A team of international researchers, led by the University of Plymouth, has unveiled a novel technique that could pave the way for discovering and developing new therapeutics for prevalent autoimmune diseases.
Reporting in Nature Biomedical Engineering, the researchers introduce the Secretion-Enabled Cell Ranking and Enrichment (SECRE) method, which promises to explain the altered release of inflammatory mediators called cytokines in immune cells—the root cause of conditions like lupus, rheumatoid arthritis, inflammatory bowel disease (IBD), and cell transplant failures.
Autoimmune diseases occur when the immune system mistakenly attacks healthy cells, leading to chronic inflammation and a range of debilitating symptoms. To address these diseases effectively, scientists need to identify the genetic regulators responsible for altered cytokine secretion, offering insights into potential therapeutic targets. The SECRE method, a result of a collaborative four-year effort between researchers in the U.K., United States, and Canada, proves to be a game-changer in this quest.
The SECRE technique involves sorting hundreds of millions of CRISPR-edited cells based on their secretion patterns, allowing scientists to pinpoint the genetic regulators of cytokine secretion in autoimmune conditions accurately. What sets SECRE apart is its integration of detailed profiles of approved and under-development treatments, enabling researchers to explore the reapplication of existing therapies in innovative ways.
“This is an incredibly novel approach that can potentially deliver huge benefits for patients, clinicians and the drug companies working to establish new treatments. It gives us the ability to sort large number of cells based on their secretion patterns and identify therapeutic targets that could be applied to help those with conditions for which there are currently few therapeutic options,” said Mahmoud Labib, a key contributor to the SECRE approach and Lecturer in the University of Plymouth’s Peninsula Medical School.
The researchers validated their approach by focusing on cells crucial to the development and severity of IBD, a condition affecting approximately seven million people worldwide with no known cure. By utilizing kinase inhibitors, including XMU-MP1, previously investigated for various medical conditions, the team observed promising results in mice with colitis resembling human IBD. The mice treated with XMU-MP1 exhibited reduced weight loss, milder colitis symptoms, and maintained normal colon appearance, suggesting the potential of this approach in controlling IBD.
The SECRE technique captures secreted cytokines on cell surfaces, labeling them with magnetic nanoparticles and sorting them within a microfluidic device created using advanced three-dimensional printing. This method enables rapid, high-throughput sorting of cells based on their secretion patterns, linking the functional signature of cells with their phenotype. According to the researchers, it also allows for the selective sorting of specific immune cell subsets based on surface markers and secretion-specific factors.

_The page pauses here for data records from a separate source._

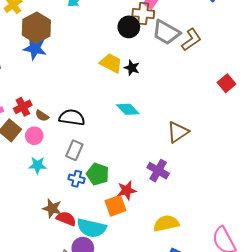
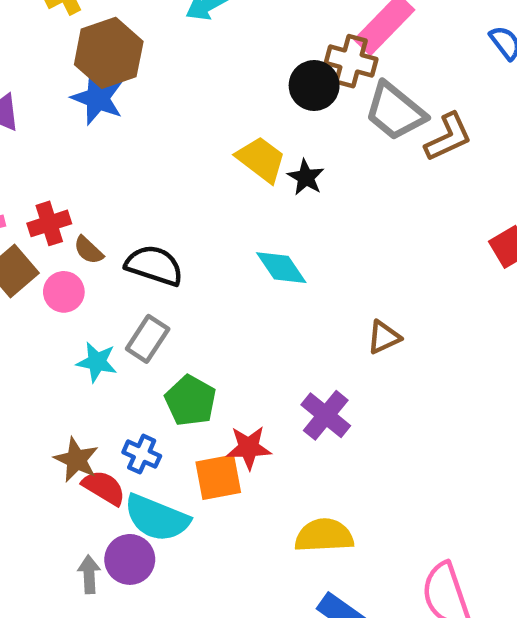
brown triangle: (178, 132) -> (384, 337), size x0.7
cyan star: (38, 165) -> (97, 362), moved
blue cross: (77, 179) -> (142, 454), moved

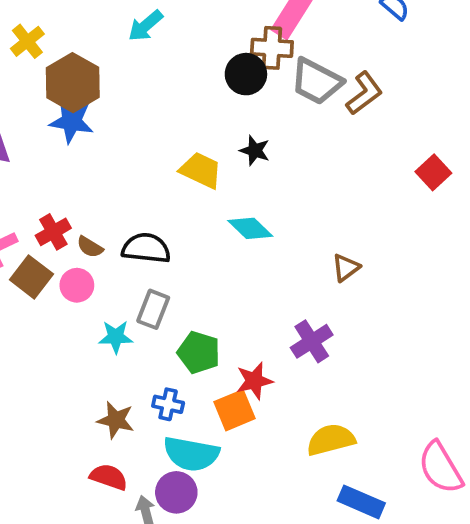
yellow trapezoid: (261, 159) -> (201, 170), moved
purple cross: (326, 415) -> (312, 341), turned 30
red semicircle: (104, 488) -> (109, 477), moved

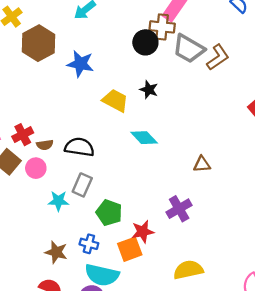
blue star: (71, 121) -> (80, 64), moved
brown semicircle: (90, 247) -> (45, 145), turned -42
brown triangle: (346, 268) -> (202, 164), turned 30

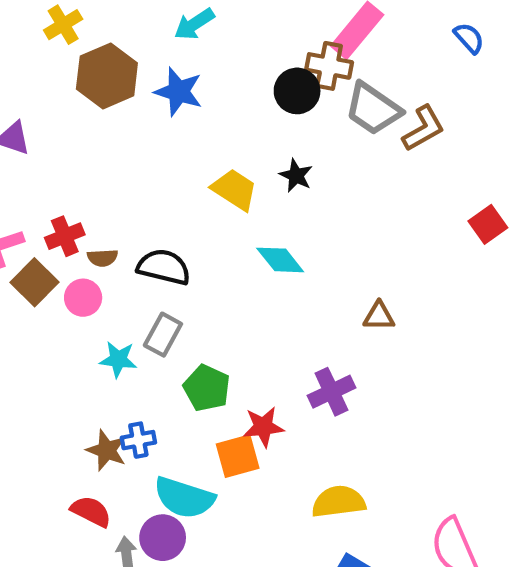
blue star: (80, 64) -> (179, 92), moved
blue cross: (89, 244) -> (138, 440), moved, turned -30

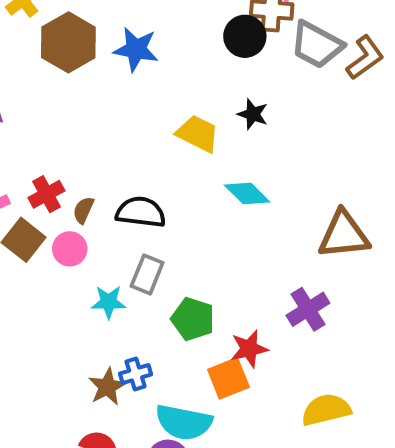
brown semicircle: (103, 258) -> (83, 210), turned 124
brown triangle: (379, 316) -> (344, 235), size x1.8
brown star: (107, 450) -> (107, 387), turned 30

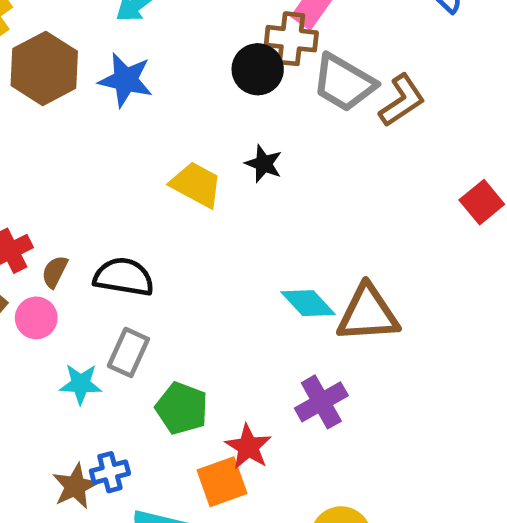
cyan diamond: (247, 193) -> (308, 303), moved
red star: (249, 349) -> (248, 447), turned -30

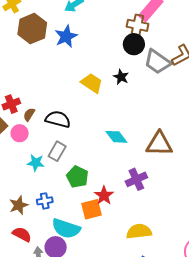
black circle: (258, 69) -> (134, 44), moved
blue star: (126, 80) -> (66, 36), turned 30
gray trapezoid: (344, 83) -> (157, 62), moved
cyan diamond: (308, 303) -> (116, 137), moved
brown star: (75, 486) -> (19, 205), moved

As the SECRE technique opens new doors in autoimmune disease research, its potential impact on treatment development could be substantial. While the findings regarding XMU-MP1 as a potential treatment for IBD are promising, extensive clinical trials are essential before it can be considered a viable therapeutic option. Nevertheless, the scientists believe that the SECRE method’s ability to accelerate the discovery of therapeutic targets holds promise for transforming the landscape of autoimmune disease treatment and, potentially, other complex conditions.